AT&T has today begun sending out its second warning to customers who it believes are illegally tethering their iPhone 4 using jailbreak, demanding they either stop tethering, or pay the price. In a stern SMS to select subscribers, the carrier warned that those who don’t pay and continue to tether their phones illegally would be automatically upgraded and charged for its $45 per month tethering plan.
The message is surely aimed at iPhone jailbreak users, who can gain easy access to apps through Cydia that allow them to use to tether their iPhones to their laptops, iPad 2, and any other Wi-Fi or Bluetooth connected device, to share its data connection. Of course, without signing up to a tethering plan with their carriers, these users are using their data illegally.
The $45 per month tethering plan – which AT&T says customers will be upgraded to – is a full $25 per month more than a regular iPhone data plan. It provides customers with 4GB of data between an iPhone and any tethered device.

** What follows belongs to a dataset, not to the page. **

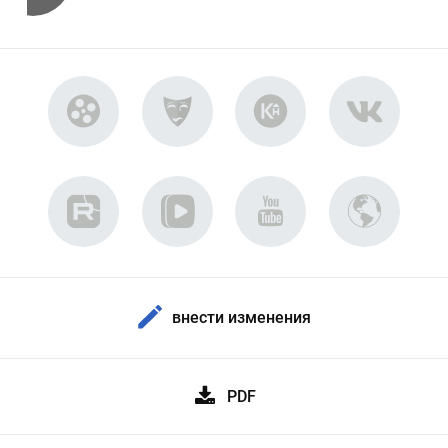
внести изменения
PDF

AT&T issued its first warning to iPhone users via SMS and email back in March, but it wasn’t so forbidding back then: it simply reminded culprits that tethering required an additional plan, and how they could sign up for one. Clearly – and unsurprisingly – many customers ignored the polite message and continued to take advantage of jailbreak hacks anyway, forcing AT&T to take things a little more seriously.
I’m sure anyone who’s jailbroken their iPhone has toyed around with tethering at some point – I know I have. It’s so easy to find tethering solutions, such as the MyWi app, that you can’t help but try them out for a bit of free data on your iPad while you’re out and about. Thankfully, some carriers – such as O2 in the U.K. – now include tethering in their iPhone plans as standard.